Politik. Sumber ilustrasi: FREEPIK/Freepik

Relasi Antara Agama Dan Politik

            Dalam kehidupan kita sehari-hari tentunya sudah tidak asing lagi dengan kata agama dan politik. Tak terhitung lagi artikel maupun buku buku yang memperbincangkan tentang agama dan politik. Isu ini sering menjadi topik diskusi yang masih mencari titik temu. Bagaimana relasi antara agama dan politik dari masa ke masa. Dalam artikel ini akan saya paparkan sedikit tentang apa itu agama dan politik.

            Yang awalnya dalam dunia kesejarahan dari abad ke abad terdapat kutipan bahwa politik dilahirkan oleh agama.

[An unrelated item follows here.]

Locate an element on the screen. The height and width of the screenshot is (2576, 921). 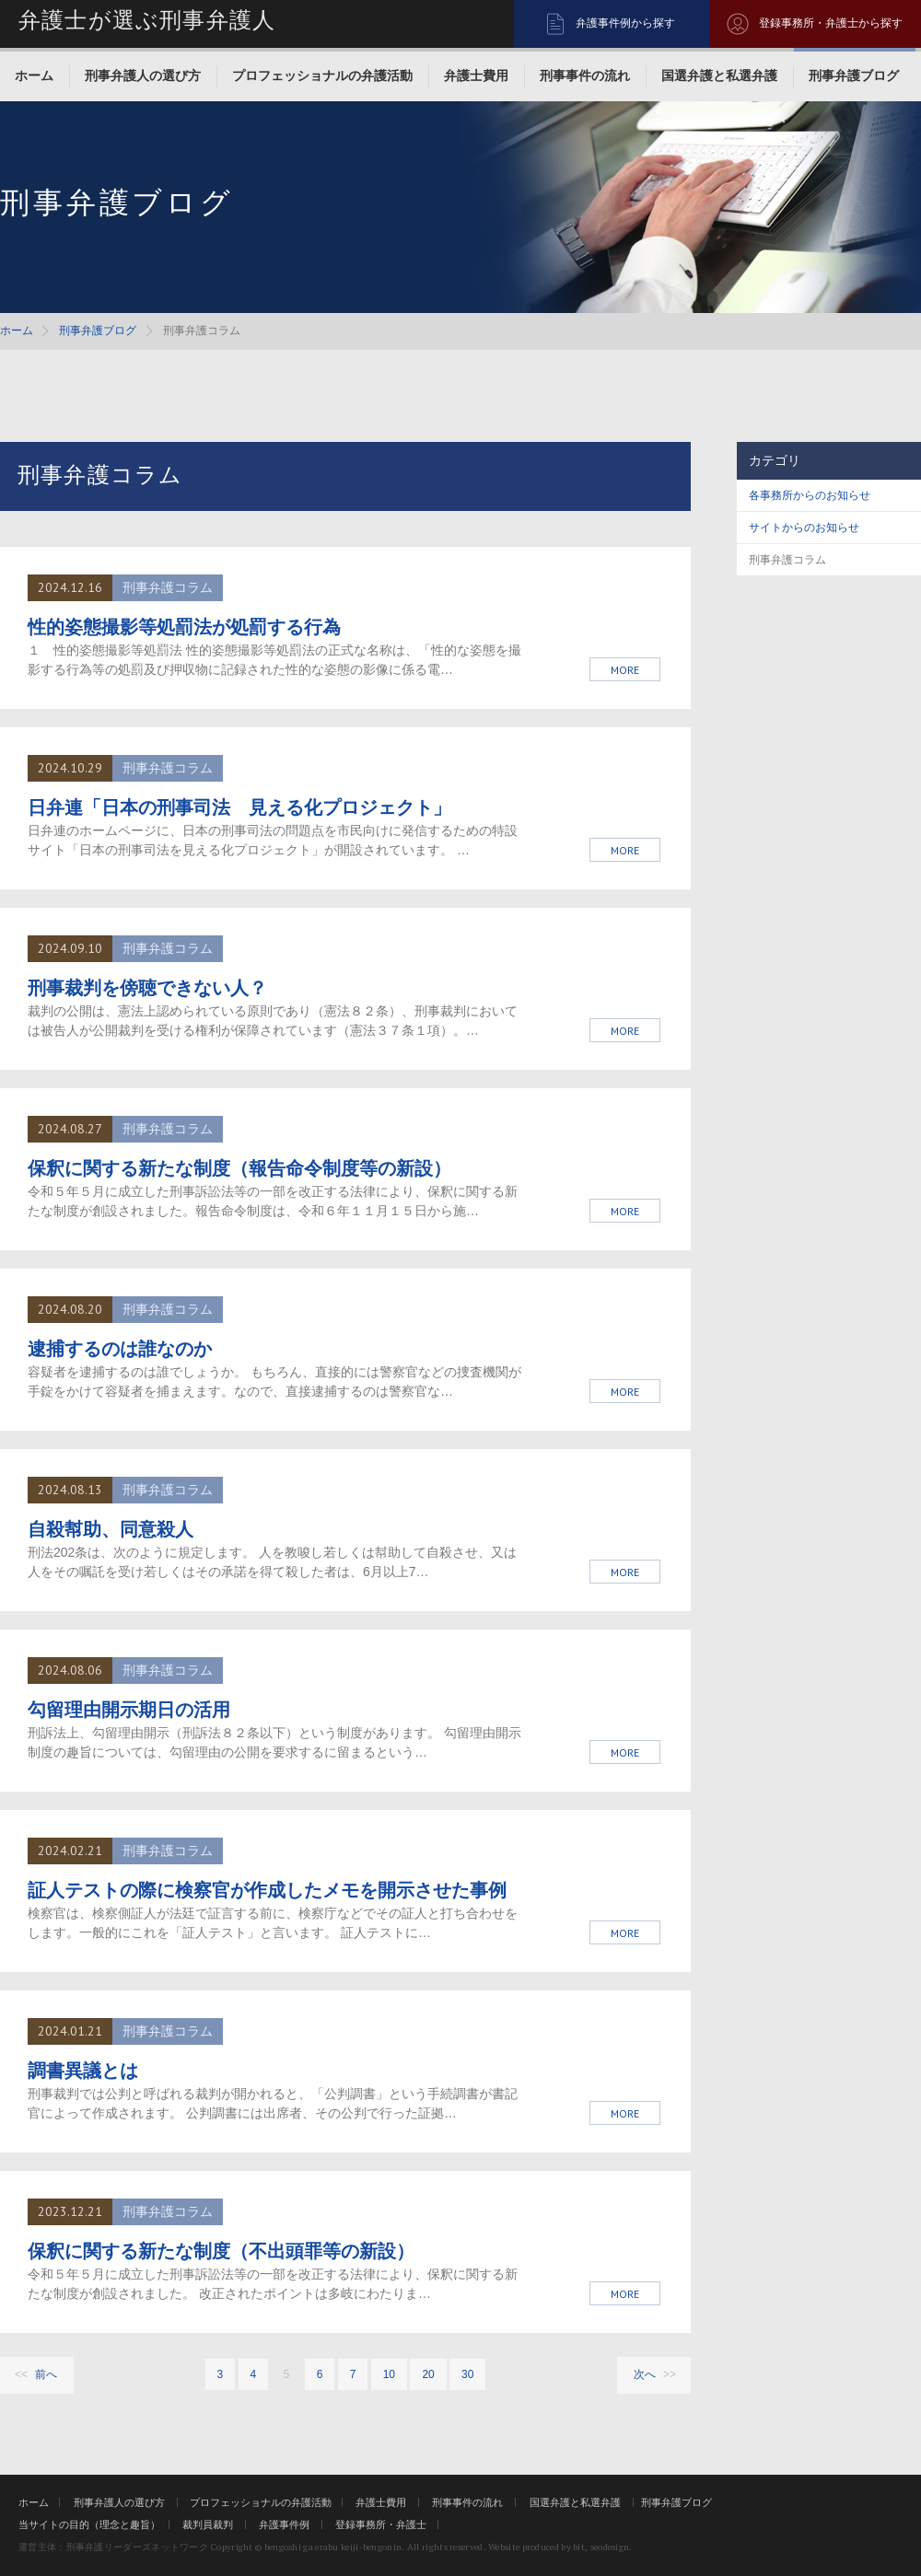
弁護事件例 is located at coordinates (284, 2524).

Jejaring kekuasaan merupakan misi Rasul Tuhan dengan agama yang dibawa, serta dalam menyebarkan dan mewujudkan dokrinnya. Hingga disimpulkan bahwa agama mesti memiliki kekuasaan politik. Dapat kita tela’ah pada kisah nabi Ibrahim, Musa, Isa, Muhammad yang menyebarkan agama melalui kekuasaan politik. Umat pada masa itu sangat menghormati pimpinannya dan secara otomatis mereka ikut dalam ajaran nabi tersebut. Meskipun tidak semuanya setuju pada ajaran agama, seringkali nabi mendapatkan masalah dalam kekuasaan politik ini.

            Setelah nabi Muhammad SAW. pindah ke Madinah, beliau pernah menyusun kontrak sosial politik yang disebut dengan nama “Piagam Madinah”. Di dalamnya memuat aspek-aspek kehidupan, baik tentang keberagaman maupun soal kebijakan politik mengatur masyarakat yang plural. Akan tetapi, sekarang bagaimana ajaran-ajaran Islam mampu terimplikasikan dalam segala persoalan kehidupan berbangsa dan bernegara. Nabi juga memiliki warisan yaitu komunitas politik religius yang berpusat di Madinah, yang harus selalu dijaga dan diwariskan dari generasi ke generasi berikutnya. Hal tersebut sudah cukup logis dan historis bahwa politik dari zaman Rasulullah SAW. ada hubungannya dengan agama.

            Dalam memperbincangkan relasi agama dan politik ini, terdapat dua arus pemikiran yang mendasar. Pertama, pemikiran yang menyatakan bahwa ajaran Islam merupakan ajaran yang bersifat universal. Islam dianggap sesuatu yang lebih dari sekedar sebuah agama, tetapi mencakup semua aspek kehidupan termasuk didalamnya yaitu al-Islam dinun wa daulah. Kedua, ada yang berpendapat bahwa tidak ada bukti jelas mengenai ajaran islam yang berdasarkan Al-Qur’an dan Sunnah Nabi Muhammad SAW. mengharuskan orang islam untuk mendirikan negara Islam.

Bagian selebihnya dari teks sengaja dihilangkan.